Ashton Graybiel Spatial Orientation Laboratory

Effects of Fatigue and Motion Exposure on Performance

A subject being swung in multiple directions in the Graybiel Lab Spinning Space Chair

The U.S. Navy is faced with the problem of optimizing performance of increasingly smaller crews on new, small combat ships. Fatigue degrades performance, but a major limitation of current predictive fatigue models is that they have not been tested at sea or under conditions of repetitive whole body motion. Another limitation is that testing of fatigue models has largely been limited to evaluating predictions about cognitive vigilance.

We have performed a study to determine how exposure to motion, level of sleep deprivation, and the combination of these two factors affect performance in cognitive, sensory and motor domains.

Sixty-two subjects were randomly assigned to one of four conditions which included all combinations of two sleep deprivation conditions (eight hours or four hours of contiguous night-time sleep for two nights) and two motion exposure conditions (normal stationary conditions or horizontal-linear swing during performance testing). An 80-minute battery of performance tests of vigilance, visual-spatial perception, and motor learning was repeated throughout the days before and after the two nights of controlled sleep.

Sleep deprivation and motion exposure increased sleepiness and motion sickness. The effects of sleep deprivation and motion did not interact but were approximately linearly additive. The effects of sleep deprivation and motion on performance increased as the conscious, attentional demands of the task grew. Effects were least on the motor learning task, intermediate on the vigilance task and greatest on the perceptual learning task.

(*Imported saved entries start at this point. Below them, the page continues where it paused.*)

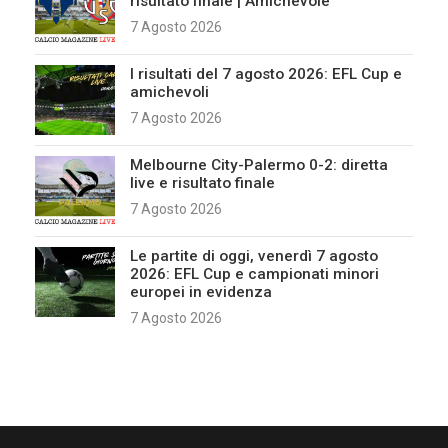
Pronostici del 20 gennaio 2023: anticipi
in Italia e in Europa
Posted by
Marina Denegri
-
19 Gennaio 2023
I consigli del giorno 20 gennaio 2023 sono dedicati a Serie B,
Bundesliga, Eredivisie, Ligue…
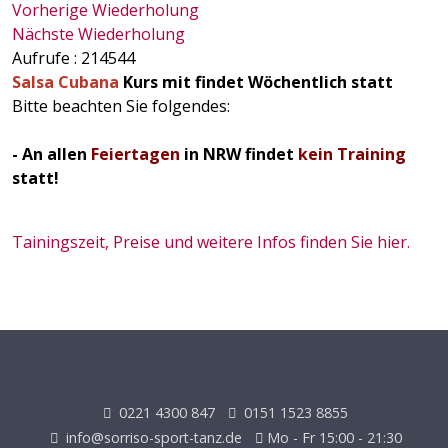
Vorherige Wiederholung
Nächste Wiederholung
Aufrufe
: 214544
Salsa Cubana
Kurs mit findet Wöchentlich statt
Bitte beachten Sie folgendes:
- An allen
Feiertagen
in NRW findet
kein Training
statt!
Tainingszeit, Preise und weitere Infos finden Sie hier.
0221 4300 847
0151 1523 8855
info@sorriso-sport-tanz.de
Mo - Fr 15:00 - 21:30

In this study, we stopped swinging subjects when they experienced more than a moderate level of motion sickness, resulting in underestimation of the effects of motion because more than half of the swinging subjects would not have been able to do any of the tasks in the latter portions of most sessions if motion had continued. Our results also underestimated effects of motion in operational conditions because the motion exposure our subjects had was only during the test sessions whereas sailors on a ship are exposed to motion continuously.

It would be useful to employ a higher level of sleep deprivation and motion exposure, and to test participants in other cognitive tasks that impose a greater cognitive load. Additionally, future studies should include a greater range and number of sleep deprivation conditions and motion exposure conditions. This would facilitate the development of operationally predictive models, including nonlinear modeling.